Top of DATA FOR THE TASK

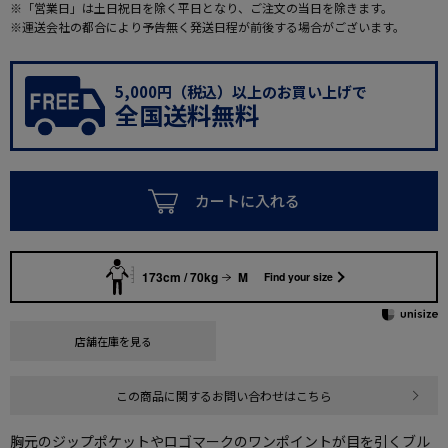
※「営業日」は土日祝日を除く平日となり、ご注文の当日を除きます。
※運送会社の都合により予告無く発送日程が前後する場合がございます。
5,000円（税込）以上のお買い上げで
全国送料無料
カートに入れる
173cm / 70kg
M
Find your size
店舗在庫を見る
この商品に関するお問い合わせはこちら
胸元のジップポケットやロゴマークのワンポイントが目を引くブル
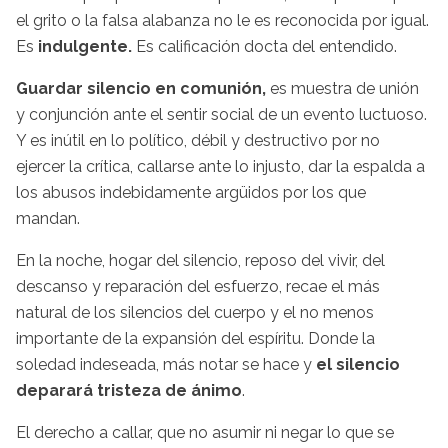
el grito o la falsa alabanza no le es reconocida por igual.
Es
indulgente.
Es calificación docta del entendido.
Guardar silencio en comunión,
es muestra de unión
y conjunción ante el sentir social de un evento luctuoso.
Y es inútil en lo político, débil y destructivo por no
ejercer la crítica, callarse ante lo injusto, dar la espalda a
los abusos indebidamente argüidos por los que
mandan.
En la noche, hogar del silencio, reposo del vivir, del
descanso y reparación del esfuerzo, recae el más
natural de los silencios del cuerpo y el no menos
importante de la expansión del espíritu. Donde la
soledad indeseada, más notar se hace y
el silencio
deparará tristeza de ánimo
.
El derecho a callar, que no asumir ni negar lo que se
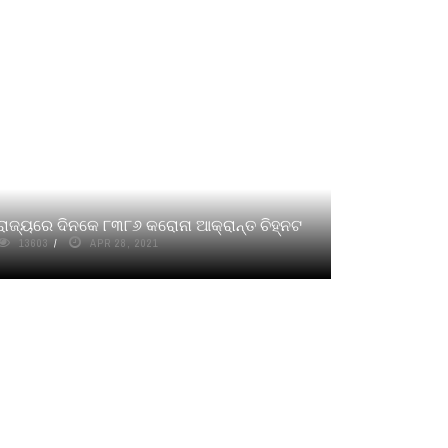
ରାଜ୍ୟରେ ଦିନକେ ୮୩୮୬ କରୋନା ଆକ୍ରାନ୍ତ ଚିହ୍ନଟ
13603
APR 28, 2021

Bottom of DATA FOR THE TASK

REQUIREMENT:
Above are the records; transcribe them exactly without the pictures.

PROBLEM SOLUTION:
※「営業日」は土日祝日を除く平日となり、ご注文の当日を除きます。
※運送会社の都合により予告無く発送日程が前後する場合がございます。
5,000円（税込）以上のお買い上げで
全国送料無料
カートに入れる
173cm / 70kg
M
Find your size
店舗在庫を見る
この商品に関するお問い合わせはこちら
胸元のジップポケットやロゴマークのワンポイントが目を引くブル
el grito o la falsa alabanza no le es reconocida por igual.
Es
indulgente.
Es calificación docta del entendido.
Guardar silencio en comunión,
es muestra de unión
y conjunción ante el sentir social de un evento luctuoso.
Y es inútil en lo político, débil y destructivo por no
ejercer la crítica, callarse ante lo injusto, dar la espalda a
los abusos indebidamente argüidos por los que
mandan.
En la noche, hogar del silencio, reposo del vivir, del
descanso y reparación del esfuerzo, recae el más
natural de los silencios del cuerpo y el no menos
importante de la expansión del espíritu. Donde la
soledad indeseada, más notar se hace y
el silencio
deparará tristeza de ánimo
.
El derecho a callar, que no asumir ni negar lo que se
ରାଜ୍ୟରେ ଦିନକେ ୮୩୮୬ କରୋନା ଆକ୍ରାନ୍ତ ଚିହ୍ନଟ
13603
APR 28, 2021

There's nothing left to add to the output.